Le low cost sera déterminant
Et la fin de la navette Air France vers Orly n'a pas arrangé les choses. Mais Jean-Luc Poiroux veut désormais regarder devant : "Les réservations reprennent doucement mais surement pour la Toussaint et le cœur de l'hiver, voire même pour l'été 2022". Et il n'entend pas se priver de la manne que représentent les compagnies low cost, qui pesaient déjà environ 60 % du trafic bordelais en 2019 :
"Au-delà de la question du prix du billet, qui ne dit pas grand-chose en fait, le bilan du low cost est franchement positif sur l'économie locale et le développement de la mobilité. Et le poids du low cost sera plus important dans l'activité de l'aéroport de Bordeaux à l'avenir. Notamment parce que toutes les compagnies classiques tendent vers des tarifications plus basses."

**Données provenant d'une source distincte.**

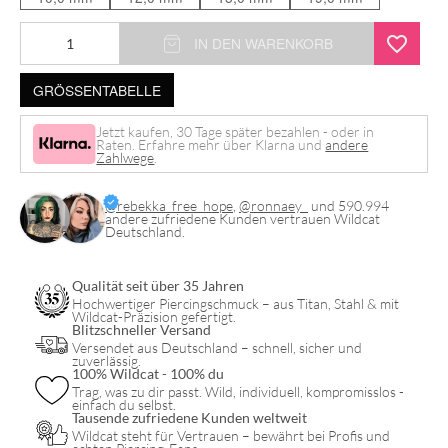
Tribal
IN DEN WARENKORB
Dream
GRÖSSENTABELLE
Ring
Menge
Jetzt kaufen, 30 Tage später bezahlen - oder in
Raten. Erfahre mehr über Klarna und
andere
Zahlwege
.
@rebekka_free_hope
,
@ronnaey_
und 590.994
andere zufriedene Kunden vertrauen Wildcat
Deutschland.
Qualität seit über 35 Jahren
Hochwertiger Piercingschmuck – aus Titan, Stahl & mit
Wildcat-Präzision gefertigt.
Blitzschneller Versand
Versendet aus Deutschland – schnell, sicher und
zuverlässig.
100% Wildcat - 100% du
Trag, was zu dir passt. Wild, individuell, kompromisslos -
einfach du selbst.
Tausende zufriedene Kunden weltweit
Wildcat steht für Vertrauen – bewährt bei Profis und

Tandis que Jason McGuiness ne dit pas autre chose, soulignant la résilience des compagnies low cost sur le marché aérien : "Chez Ryanair, nous investissons dans des avions moins consommateurs et dans des recherches sur des carburants moins polluants alors même que les compagnies classiques européennes ont reçu 30 milliards d'aides des Etats sans presque aucunes contreparties environnementales ! C'est une vraie distorsion de concurrence mais ça ne nous empêche pas d'aller de l'avant !"
La compagnie irlandaise revendique un objectif de 12,5 % de carburant durable d'ici 2030, soit plus du double de la cible fixée en juillet dernier par l'Union européenne.